Abstract

Social media platforms have made increasing use of irony in recent years. Users can express their ironic thoughts with audio, video, and images attached to text content. When you use irony, you are making fun of a situation or trying to make a point. It can also express frustration or highlight the absurdity of a situation. The use of irony in social media is likely to continue to increase, no matter the reason. By using syntactic information in conjunction with semantic exploration, we show that attention networks can be enhanced. Using learned embedding, unsupervised learning encodes word order into a joint space. By evaluating the entropy of an example class and adding instances, the active learning method uses the shared representation as a query to retrieve semantically similar sentences from a knowledge base. In this way, the algorithm can identify the instance with the maximum uncertainty and extract the most informative example from the training set. An ironic network trained for each labelled record is used to train a classifier (model).
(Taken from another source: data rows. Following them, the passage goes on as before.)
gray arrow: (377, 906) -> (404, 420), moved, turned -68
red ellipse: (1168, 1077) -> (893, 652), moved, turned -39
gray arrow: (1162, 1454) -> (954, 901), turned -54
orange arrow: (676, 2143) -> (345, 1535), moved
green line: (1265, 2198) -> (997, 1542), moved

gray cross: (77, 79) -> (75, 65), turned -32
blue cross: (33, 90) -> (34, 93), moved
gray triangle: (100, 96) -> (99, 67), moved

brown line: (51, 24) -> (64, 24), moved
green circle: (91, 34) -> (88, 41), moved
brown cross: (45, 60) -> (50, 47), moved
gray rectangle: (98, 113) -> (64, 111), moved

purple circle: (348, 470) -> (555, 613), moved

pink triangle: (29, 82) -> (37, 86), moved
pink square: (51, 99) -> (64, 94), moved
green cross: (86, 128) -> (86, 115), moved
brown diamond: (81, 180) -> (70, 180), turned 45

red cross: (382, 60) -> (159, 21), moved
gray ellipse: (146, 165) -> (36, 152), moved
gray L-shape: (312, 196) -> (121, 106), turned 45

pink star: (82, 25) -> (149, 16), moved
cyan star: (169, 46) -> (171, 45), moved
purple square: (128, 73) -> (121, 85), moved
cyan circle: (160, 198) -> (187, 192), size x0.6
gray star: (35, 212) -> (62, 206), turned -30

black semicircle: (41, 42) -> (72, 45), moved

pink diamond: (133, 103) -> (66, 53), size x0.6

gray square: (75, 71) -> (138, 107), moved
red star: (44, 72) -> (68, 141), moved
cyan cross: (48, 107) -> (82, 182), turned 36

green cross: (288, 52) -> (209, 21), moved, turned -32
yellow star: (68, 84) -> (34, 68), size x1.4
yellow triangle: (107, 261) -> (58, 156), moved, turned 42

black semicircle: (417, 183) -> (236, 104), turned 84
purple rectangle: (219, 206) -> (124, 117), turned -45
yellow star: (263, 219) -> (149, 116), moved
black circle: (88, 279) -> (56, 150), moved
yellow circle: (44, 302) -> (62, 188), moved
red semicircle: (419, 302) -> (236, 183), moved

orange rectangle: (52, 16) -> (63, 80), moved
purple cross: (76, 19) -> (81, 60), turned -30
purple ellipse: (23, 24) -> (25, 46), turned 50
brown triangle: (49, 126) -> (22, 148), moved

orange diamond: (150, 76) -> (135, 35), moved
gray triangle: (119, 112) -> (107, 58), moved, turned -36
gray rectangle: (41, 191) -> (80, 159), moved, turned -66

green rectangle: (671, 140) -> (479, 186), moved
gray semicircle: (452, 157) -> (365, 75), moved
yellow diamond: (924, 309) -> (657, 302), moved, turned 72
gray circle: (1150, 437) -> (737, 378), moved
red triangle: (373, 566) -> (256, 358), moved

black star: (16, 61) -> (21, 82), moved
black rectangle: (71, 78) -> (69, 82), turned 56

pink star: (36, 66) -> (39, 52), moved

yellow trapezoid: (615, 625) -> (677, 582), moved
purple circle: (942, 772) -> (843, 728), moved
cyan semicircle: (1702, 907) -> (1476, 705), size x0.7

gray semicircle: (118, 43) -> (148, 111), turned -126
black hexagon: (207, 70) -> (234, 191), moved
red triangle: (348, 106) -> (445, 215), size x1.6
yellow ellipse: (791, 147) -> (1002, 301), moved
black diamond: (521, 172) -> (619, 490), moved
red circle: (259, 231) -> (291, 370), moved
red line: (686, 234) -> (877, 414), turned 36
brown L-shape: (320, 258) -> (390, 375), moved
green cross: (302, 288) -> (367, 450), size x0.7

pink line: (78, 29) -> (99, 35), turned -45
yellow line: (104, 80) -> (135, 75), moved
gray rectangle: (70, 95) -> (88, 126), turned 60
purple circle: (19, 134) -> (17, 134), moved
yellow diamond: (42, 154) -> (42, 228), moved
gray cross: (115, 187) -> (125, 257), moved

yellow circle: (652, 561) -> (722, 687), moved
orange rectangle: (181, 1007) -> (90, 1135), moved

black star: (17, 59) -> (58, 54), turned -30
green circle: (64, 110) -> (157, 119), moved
The partial training model and the original labelled data generate pseudo-labels for the unlabeled data. To correctly predict the label of a dataset, a classifier (attention network) updates the pseudo-labels for the remaining datasets. After the experimental evaluation of the 1,021 annotated texts, the proposed model performed better than the baseline models, achieving an F1 score of 0.63 on ironic tasks and 0.59 on non-ironic tasks. We also found that the proposed model generalized well to new instances of datasets.

https://dl.acm.org/doi/10.1145/3580496

https://dl.acm.org/doi/pdf/10.1145/3580496

Exercise

1. Preprocessing Text for Irony Detection

import nltk
from nltk.corpus import stopwords
from nltk.tokenize import word_tokenize
from nltk.stem import WordNetLemmatizer
import string

nltk.download('punkt')
nltk.download('stopwords')
nltk.download('wordnet')

def preprocess_text(text):
    # Tokenization
    tokens = word_tokenize(text.lower())

    # Remove punctuation
    tokens = [word for word in tokens if word not in string.punctuation]

    # Remove stop words
    stop_words = set(stopwords.words('english'))
    tokens = [word for word in tokens if word not in stop_words]

    # Lemmatization
    lemmatizer = WordNetLemmatizer()
    tokens = [lemmatizer.lemmatize(word) for word in tokens]

    return tokens

# Example
text = "Irony is often used to highlight the absurdity of a situation!"
print(preprocess_text(text))

2. Building an Attention Network

import tensorflow as tf
from tensorflow.keras.layers import Input, Embedding, LSTM, Dense, Attention
from tensorflow.keras.models import Model

def build_attention_model(vocab_size, embed_dim, lstm_units):
    inputs = Input(shape=(None,))
    embedding = Embedding(input_dim=vocab_size, output_dim=embed_dim)(inputs)
    lstm_out = LSTM(lstm_units, return_sequences=True)(embedding)

    # Attention mechanism
    attention = Attention()([lstm_out, lstm_out])
    context_vector = tf.reduce_sum(attention, axis=1)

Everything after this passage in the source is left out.